Press release of the day, from the State Department, issued late yesterday, under the headline "Persecution of Religious Minorities in Iran":
We are dismayed over reports that the Iranian courts are requiring Youcef Nadarkhani to recant his Christian faith or face the death penalty for apostasy – a charge based on his religious beliefs. If carried out, it would be the first execution for apostasy in Iran since 1990.
He is just one of thousands who face persecution for their religious beliefs in Iran, including the seven leaders of the Baha'i community whose imprisonment was increased to 20 years for practicing their faith and hundreds of Sufis who have been flogged in public because of their beliefs.
While Iran's leaders hypocritically claim to promote tolerance, they continue to detain, imprison, harass, and abuse those who simply wish to worship the faith of their choosing.
We join the international community in continuing to call on the Iranian government to respect the fundamental rights of all its citizens and uphold its international commitments to protect them.

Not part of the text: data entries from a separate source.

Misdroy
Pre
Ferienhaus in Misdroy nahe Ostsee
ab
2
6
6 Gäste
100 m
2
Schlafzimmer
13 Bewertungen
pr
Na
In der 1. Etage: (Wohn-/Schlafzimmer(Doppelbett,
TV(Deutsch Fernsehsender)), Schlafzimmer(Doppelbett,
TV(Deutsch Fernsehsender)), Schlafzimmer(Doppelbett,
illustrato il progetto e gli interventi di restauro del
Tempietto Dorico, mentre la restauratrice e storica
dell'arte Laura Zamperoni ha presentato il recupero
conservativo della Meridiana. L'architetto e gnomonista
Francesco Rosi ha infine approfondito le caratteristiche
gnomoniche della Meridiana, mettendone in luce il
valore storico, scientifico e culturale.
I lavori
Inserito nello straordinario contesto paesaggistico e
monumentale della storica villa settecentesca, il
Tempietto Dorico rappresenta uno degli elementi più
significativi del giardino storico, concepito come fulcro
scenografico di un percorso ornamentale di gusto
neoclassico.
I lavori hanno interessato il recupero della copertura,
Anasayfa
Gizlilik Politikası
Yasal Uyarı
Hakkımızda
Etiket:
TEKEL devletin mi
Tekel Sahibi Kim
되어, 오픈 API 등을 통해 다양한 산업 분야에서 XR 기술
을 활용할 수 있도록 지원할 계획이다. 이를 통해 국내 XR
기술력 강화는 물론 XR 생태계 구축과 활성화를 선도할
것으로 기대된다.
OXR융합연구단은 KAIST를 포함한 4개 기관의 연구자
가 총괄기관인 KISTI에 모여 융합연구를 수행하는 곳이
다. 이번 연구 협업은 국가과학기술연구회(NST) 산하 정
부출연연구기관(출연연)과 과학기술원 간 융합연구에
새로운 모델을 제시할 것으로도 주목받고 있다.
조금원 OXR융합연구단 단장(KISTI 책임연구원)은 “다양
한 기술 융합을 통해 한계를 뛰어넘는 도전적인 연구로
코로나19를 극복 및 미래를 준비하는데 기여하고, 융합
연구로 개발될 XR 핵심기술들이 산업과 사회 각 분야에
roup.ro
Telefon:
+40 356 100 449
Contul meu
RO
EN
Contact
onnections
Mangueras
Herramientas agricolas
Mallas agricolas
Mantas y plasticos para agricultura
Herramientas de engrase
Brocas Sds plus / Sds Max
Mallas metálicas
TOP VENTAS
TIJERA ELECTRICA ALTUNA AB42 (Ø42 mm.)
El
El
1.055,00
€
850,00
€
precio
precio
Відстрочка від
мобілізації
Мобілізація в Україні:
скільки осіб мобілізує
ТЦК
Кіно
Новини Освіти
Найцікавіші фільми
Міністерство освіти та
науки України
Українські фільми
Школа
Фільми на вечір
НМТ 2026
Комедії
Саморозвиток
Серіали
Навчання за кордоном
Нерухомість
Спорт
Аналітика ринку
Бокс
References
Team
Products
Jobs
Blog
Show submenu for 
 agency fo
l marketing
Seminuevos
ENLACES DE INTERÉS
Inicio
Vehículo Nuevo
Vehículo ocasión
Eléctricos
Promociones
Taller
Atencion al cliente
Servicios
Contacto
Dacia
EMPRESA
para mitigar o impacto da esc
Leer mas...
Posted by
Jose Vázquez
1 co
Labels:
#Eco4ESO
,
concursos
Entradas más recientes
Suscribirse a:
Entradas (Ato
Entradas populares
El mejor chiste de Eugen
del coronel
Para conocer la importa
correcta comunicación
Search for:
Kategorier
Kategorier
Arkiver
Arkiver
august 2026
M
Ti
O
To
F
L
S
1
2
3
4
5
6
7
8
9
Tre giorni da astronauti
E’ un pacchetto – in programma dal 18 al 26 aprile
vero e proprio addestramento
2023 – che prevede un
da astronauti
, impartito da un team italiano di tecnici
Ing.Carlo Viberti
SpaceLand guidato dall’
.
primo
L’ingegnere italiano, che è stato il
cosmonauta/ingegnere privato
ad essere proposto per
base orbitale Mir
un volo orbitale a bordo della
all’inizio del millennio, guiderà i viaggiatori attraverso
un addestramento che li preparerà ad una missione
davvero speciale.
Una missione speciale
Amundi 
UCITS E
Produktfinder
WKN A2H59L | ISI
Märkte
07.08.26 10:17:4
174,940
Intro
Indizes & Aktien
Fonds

Nothing on this today that I could find in print editions of either the New York Times or the Wall Street Journal. Nothing even, as of this moment, in Goldblog. Nothing on the Web site of Human Rights Watch, the George-Soros-funded outfit that seems more interested in describing Jews as a "race" and likening Israeli Nobel peace laureate Shimon Peres to leaders of the segregationist American South during the Jim Crow era. Where are all the anti-death-penalty left-wing editorial writers and activists when they are needed most?